Climate Debate Is Distracting From Real Causes Of Flooding, Top Experts Warn
The debate about climate change is distracting us from the true causes of flooding, a group of eminent scientists have warned.
Concreting over flood plains, cutting down trees and expanding cities is making flooding much worse – and we need to act on that knowledge, they said.
The exact link between global warming and flooding is much less certain, and those who keep pursuing the topic are taking attention away from the true problem of over-development, they said in a research paper.
Environment Secretary Owen Paterson refused to endorse the Prime Minister’s views and the Met Office said there was no evidence that the winter floods had been caused by man-made global warming.
The 19 scientists, from prestigious universities and institutes in Britain, the US, Japan, Australia and across Europe, said that while greenhouse gas emissions are ‘strongly linked’ to flooding, there is insufficient evidence to accurately describe the connection.
They said that until there is firm evidence about the role of climate change, it is better to concentrate on what we do know – that the way we are changing our physical landscape is making flooding worse.

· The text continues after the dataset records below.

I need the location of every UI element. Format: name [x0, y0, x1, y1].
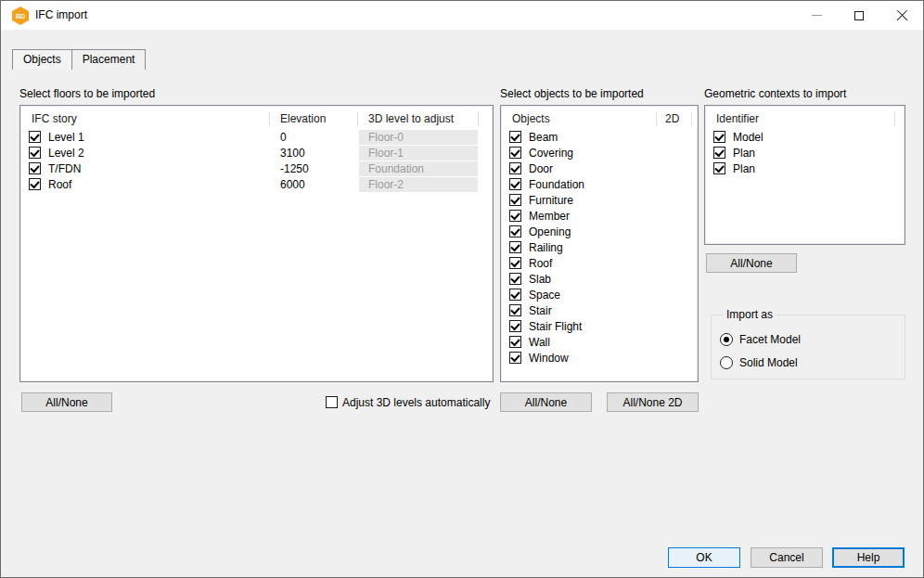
column-header-ifc-story[interactable]: IFC story	[32, 108, 77, 130]
list-item[interactable]: Foundation	[503, 177, 696, 193]
window-controls	[795, 1, 923, 30]
floor-elevation: 6000	[280, 177, 305, 192]
floor-checkbox[interactable]	[29, 147, 41, 159]
floor-3d-level: Floor-1	[359, 146, 478, 161]
table-row[interactable]: T/FDN -1250 Foundation	[22, 161, 491, 177]
object-label: Beam	[529, 130, 558, 145]
list-item[interactable]: Plan	[707, 146, 903, 161]
object-checkbox[interactable]	[509, 178, 521, 190]
column-header-3d-level[interactable]: 3D level to adjust	[368, 108, 454, 130]
contexts-all-none-button[interactable]: All/None	[706, 253, 797, 273]
object-label: Window	[529, 351, 569, 366]
list-item[interactable]: Covering	[503, 146, 696, 161]
list-item[interactable]: Slab	[503, 272, 696, 288]
object-checkbox[interactable]	[509, 257, 521, 269]
floor-elevation: -1250	[280, 161, 309, 176]
floor-3d-level: Floor-0	[359, 130, 478, 145]
minimize-button[interactable]	[795, 1, 838, 30]
floor-name: Level 1	[48, 130, 84, 145]
adjust-3d-levels-label: Adjust 3D levels automatically	[342, 396, 490, 409]
column-header-2d[interactable]: 2D	[665, 108, 679, 130]
contexts-table-header: Identifier	[707, 108, 903, 130]
import-as-label: Import as	[723, 308, 776, 321]
floors-table-header: IFC story Elevation 3D level to adjust	[22, 108, 491, 130]
object-checkbox[interactable]	[509, 131, 521, 143]
facet-model-radio[interactable]	[720, 333, 733, 346]
object-label: Slab	[529, 272, 551, 287]
floor-elevation: 3100	[280, 146, 305, 161]
tab-placement[interactable]: Placement	[71, 49, 147, 70]
object-label: Roof	[529, 256, 552, 271]
object-checkbox[interactable]	[509, 304, 521, 316]
objects-all-none-button[interactable]: All/None	[500, 392, 592, 412]
floor-3d-level: Foundation	[359, 161, 478, 176]
maximize-button[interactable]	[838, 1, 880, 30]
list-item[interactable]: Door	[503, 161, 696, 177]
object-label: Stair	[529, 303, 552, 318]
object-checkbox[interactable]	[509, 162, 521, 174]
list-item[interactable]: Railing	[503, 240, 696, 256]
list-item[interactable]: Model	[707, 130, 903, 146]
object-checkbox[interactable]	[509, 289, 521, 301]
column-header-objects[interactable]: Objects	[512, 108, 550, 130]
object-checkbox[interactable]	[509, 273, 521, 285]
floor-checkbox[interactable]	[29, 131, 41, 143]
context-label: Plan	[733, 161, 755, 176]
objects-all-none-2d-button[interactable]: All/None 2D	[607, 392, 699, 412]
floor-checkbox[interactable]	[29, 162, 41, 174]
list-item[interactable]: Beam	[503, 130, 696, 146]
column-header-elevation[interactable]: Elevation	[280, 108, 326, 130]
objects-table: Objects 2D Beam Covering Door Foundation	[500, 105, 699, 382]
context-checkbox[interactable]	[713, 147, 725, 159]
objects-section-label: Select objects to be imported	[500, 87, 644, 100]
object-checkbox[interactable]	[509, 210, 521, 222]
object-label: Space	[529, 288, 560, 302]
object-label: Door	[529, 161, 553, 176]
list-item[interactable]: Opening	[503, 225, 696, 240]
context-checkbox[interactable]	[713, 162, 725, 174]
floors-section-label: Select floors to be imported	[19, 87, 155, 100]
object-label: Foundation	[529, 177, 584, 192]
solid-model-radio[interactable]	[720, 356, 733, 369]
help-button[interactable]: Help	[832, 547, 905, 568]
table-row[interactable]: Roof 6000 Floor-2	[22, 177, 491, 193]
adjust-3d-levels-option[interactable]: Adjust 3D levels automatically	[326, 396, 493, 409]
list-item[interactable]: Furniture	[503, 193, 696, 209]
list-item[interactable]: Wall	[503, 335, 696, 351]
close-button[interactable]	[880, 1, 923, 30]
column-divider	[691, 111, 692, 126]
object-checkbox[interactable]	[509, 194, 521, 206]
floor-3d-level: Floor-2	[359, 177, 478, 192]
floor-checkbox[interactable]	[29, 178, 41, 190]
close-icon	[896, 9, 908, 21]
adjust-3d-levels-checkbox[interactable]	[326, 396, 338, 408]
object-checkbox[interactable]	[509, 241, 521, 253]
list-item[interactable]: Stair Flight	[503, 319, 696, 335]
cancel-button[interactable]: Cancel	[751, 547, 823, 568]
object-checkbox[interactable]	[509, 336, 521, 348]
list-item[interactable]: Window	[503, 351, 696, 366]
list-item[interactable]: Space	[503, 288, 696, 303]
list-item[interactable]: Stair	[503, 303, 696, 319]
floor-elevation: 0	[280, 130, 287, 145]
objects-table-body: Beam Covering Door Foundation Furniture …	[503, 130, 696, 379]
object-checkbox[interactable]	[509, 225, 521, 238]
minimize-icon	[812, 15, 822, 16]
object-checkbox[interactable]	[509, 352, 521, 364]
list-item[interactable]: Member	[503, 209, 696, 225]
table-row[interactable]: Level 2 3100 Floor-1	[22, 146, 491, 161]
ok-button[interactable]: OK	[668, 547, 740, 568]
context-checkbox[interactable]	[713, 131, 725, 143]
object-label: Stair Flight	[529, 319, 582, 334]
titlebar: BD IFC import	[1, 1, 923, 30]
list-item[interactable]: Plan	[707, 161, 903, 177]
floors-all-none-button[interactable]: All/None	[21, 392, 112, 412]
list-item[interactable]: Roof	[503, 256, 696, 272]
tab-strip: Objects Placement	[12, 49, 145, 70]
object-checkbox[interactable]	[509, 147, 521, 159]
table-row[interactable]: Level 1 0 Floor-0	[22, 130, 491, 146]
object-checkbox[interactable]	[509, 320, 521, 332]
contexts-section-label: Geometric contexts to import	[704, 87, 846, 100]
column-header-identifier[interactable]: Identifier	[716, 108, 759, 130]
tab-objects[interactable]: Objects	[12, 49, 72, 70]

Many of the authors, all respected climate change scientists, have contributed to UN Intergovernmental Panel on Climate Change reports. They include Professor Nigel Arnell, from Reading University’s department of meteorology, Robert Muir-Wood, a London-based consultant who advises the OECD and UN.
Scientists claim there is no firm evidence to link climate change to flooding. Much of the UK was affected by floods in December, including Cookham, Berkshire, after the River Thames burst its banks and flooded homes and gardens worth millions
The paper, published in the Hydrological Sciences Journal yesterday, says: ‘There is such a furore of concern about the linkage between greenhouse forcing [the process by which man-made greenhouse gases are said to force climate change] and floods that it causes society to lose focus on the things we already know for certain about floods and how to mitigate and adapt to them.
‘Blaming climate change for flood losses makes flood losses a global issue that appears to be out of the control of regional or national institutions.
‘The scientific community needs to emphasize that the problem of flood losses is mostly about what we do on or to the landscape and that will be the case for decades to come.’